> PROVIDED DATA:

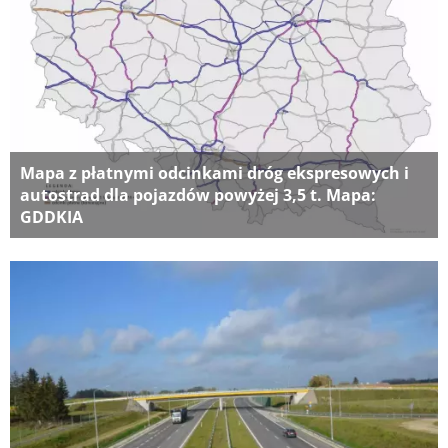
Mapa z płatnymi odcinkami dróg ekspresowych i
autostrad dla pojazdów powyżej 3,5 t. Mapa:
GDDKIA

> ACTIVITY:
Set down exactly what runs from the line containing "autostrad dla pojazdów" through the last line above, both lines included.

> TASK SOLUTION:
autostrad dla pojazdów powyżej 3,5 t. Mapa:
GDDKIA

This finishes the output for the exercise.